The JCVI performed an unplanned, retrospective analysis of the randomised clinical trial data. They compared COVID-19 cases in the vaccine group versus the control group from a 6-day window (15–21 days), selected retrospectively after examining the data. The resulting 89% efficacy (95% CI 52–97) was based only on roughly 20 events. Retrospective analyses in therapeutic trials can be hypothesis-generating but should not be used to treat individuals. The JCVI then made a major assumption that the 89% effectiveness persists from day 21 to day 85 in the absence of the second dose,4, 5 for which no empirical evidence was adduced. In a further major, incorrect assumption, the JCVI stated “There is currently no strong evidence to expect that the immune response from the Pfizer-BioNTech and AstraZeneca vaccines differ substantially from each other”. No scientific data on mRNA vaccines exists to support this assumption. The available quality peer-reviewed, published immunology data would refute the assumptions documented by the JCVI and PHE.

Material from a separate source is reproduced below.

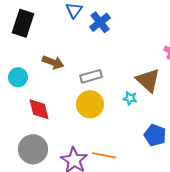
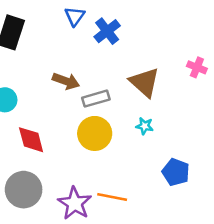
brown arrow: (53, 62) -> (66, 81), moved
brown triangle: (148, 80) -> (145, 82), moved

mRNA vaccines had never been used therapeutically in humans. The JCVI assumption that mRNA vaccines (BNT162b2 and Moderna's mRNA-1273 SARS-CoV-2 vaccine) would behave similarly to the AZD1222 viral vector DNA vaccine developed by the University of Oxford and AstraZeneca is not supported by published evidence.8, 9, 10 Phase 1/2 trial data of AZD1222 show a substantial specific anti-virus spike protein T-cell responses at day 7, which peaks at day 14. This response is not seen with BNT162b2. Furthermore, there are marked quantitative differences in the production and duration of neutralising antibodies (NAbs). The mRNA vaccines show marked falls in NAb titres (compared with the DNA vaccine) in the period before the scheduled second dose (day 22 and day 29 for BNT162b211, 12 and mRNA-1273, respectively), something we have specifically highlighted as occurring in all age groups. Inevitably, NAb titres will continue to fall during days 21–85, leading to very reduced immunity and increased risk to individuals of infection, especially in frail older people.

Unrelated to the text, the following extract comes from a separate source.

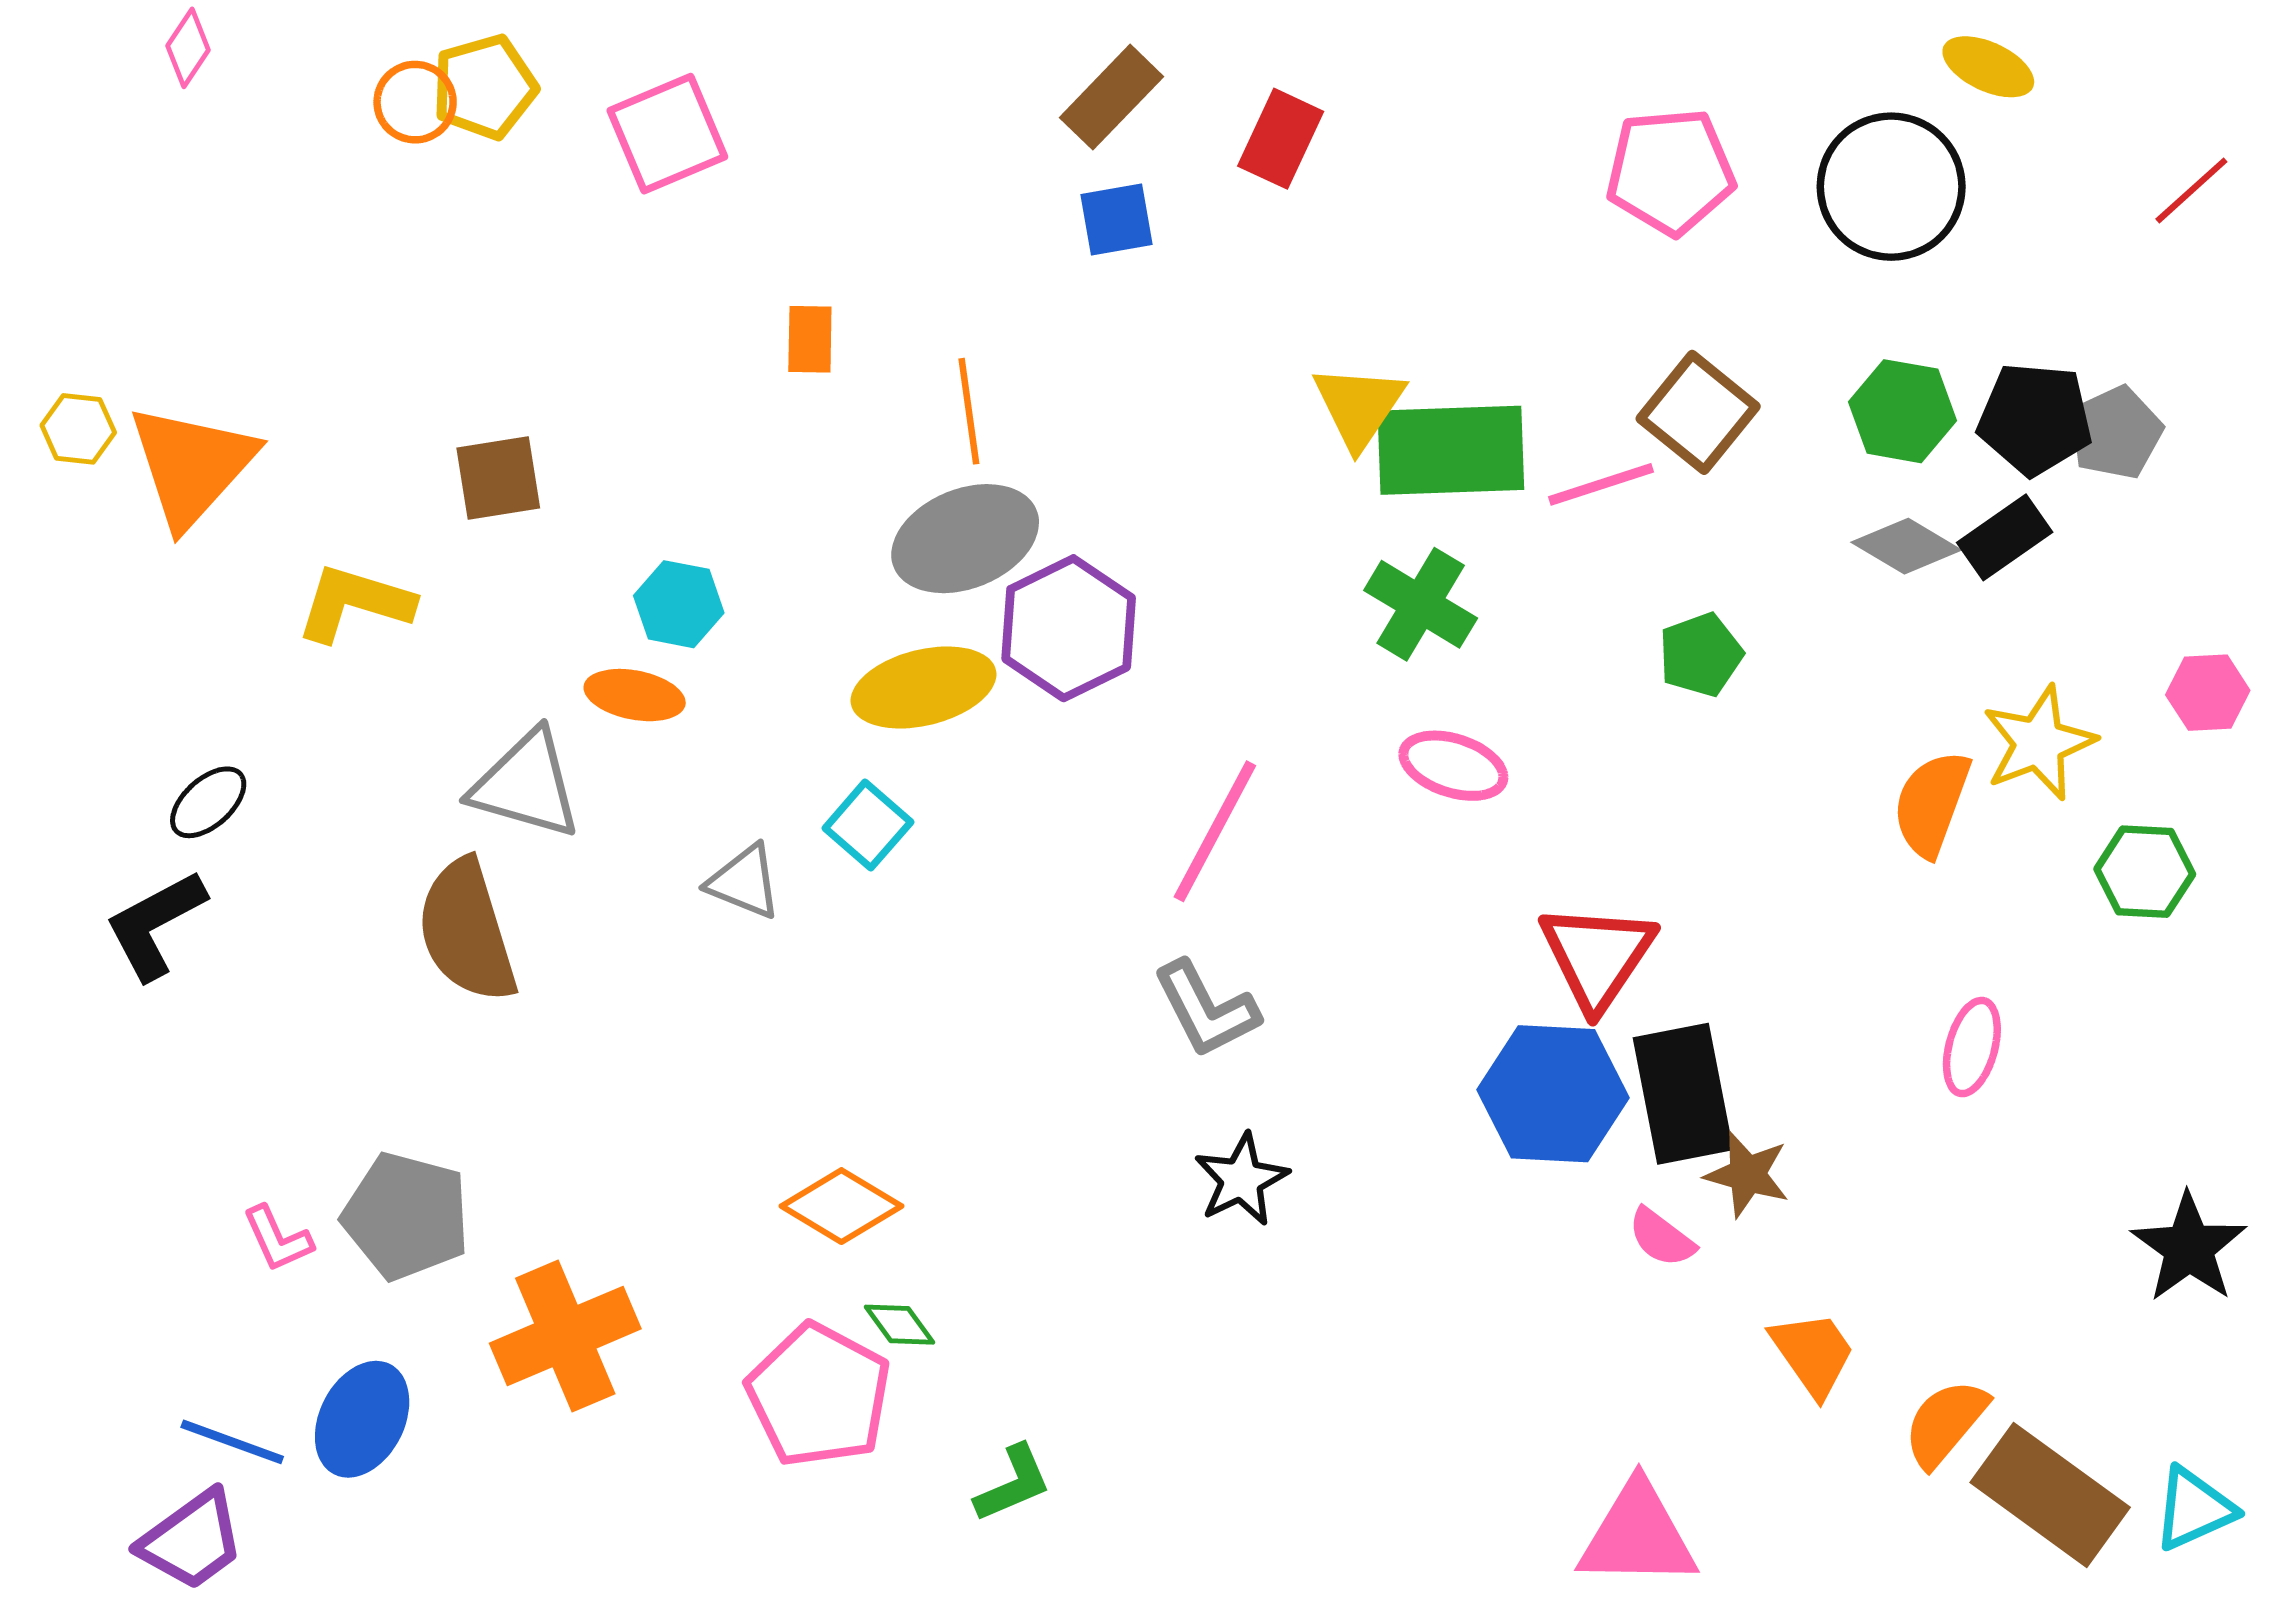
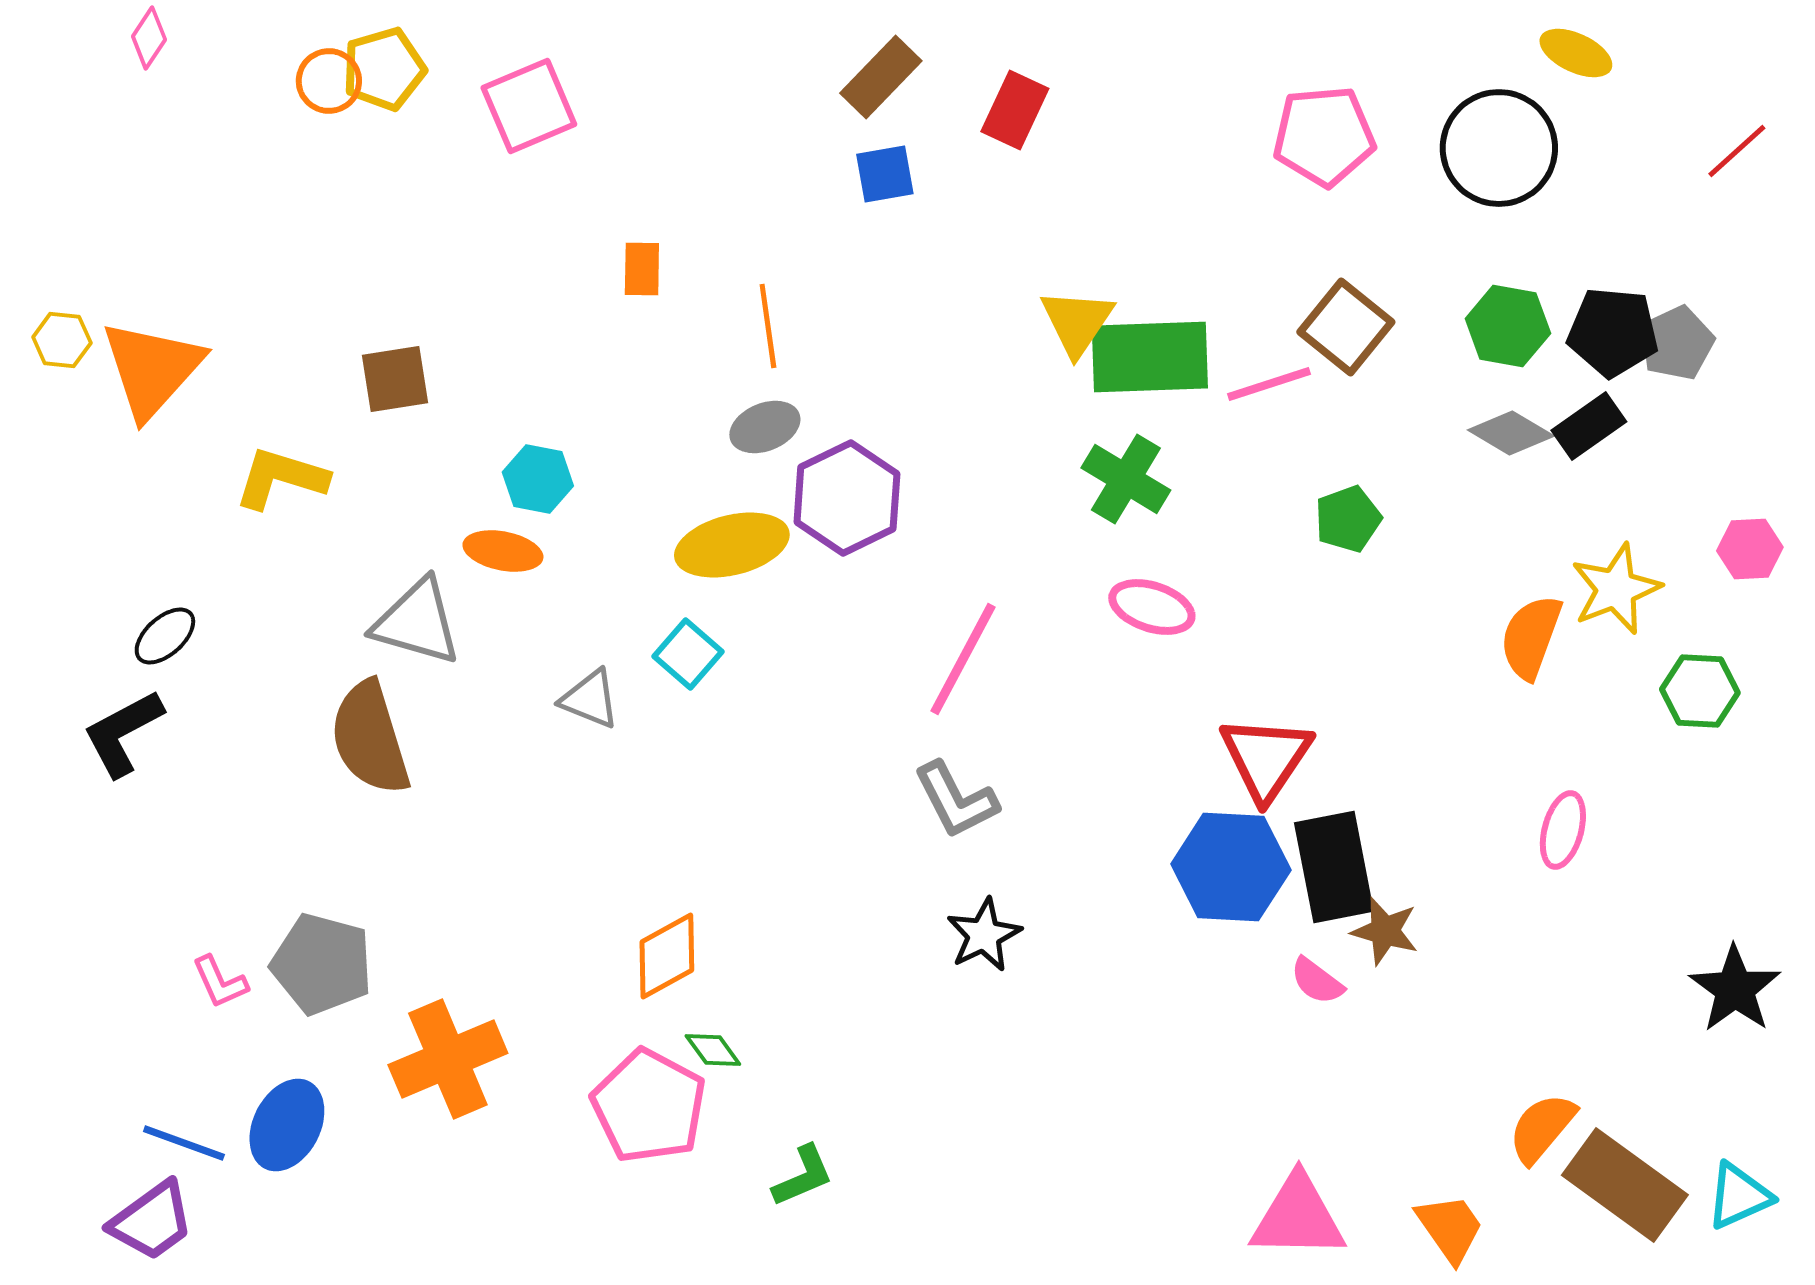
gray ellipse: (965, 539) -> (765, 427), size x0.6
orange diamond: (841, 1206) -> (667, 956), turned -60
orange trapezoid: (1813, 1354) -> (1450, 1228), moved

An efficacy of 52·4% was reported out to day 22 for BNT162b2, and efficacy of 50–60% has been reported in observational cohort studies from Israel covering the same period.6, 7 UK's delayed second dose strategy for BNT162b2 is, in our view, a misguided conjecture. It will yield some protection for the individual after a first dose: how much, and for how long, is unknown and without patient consent.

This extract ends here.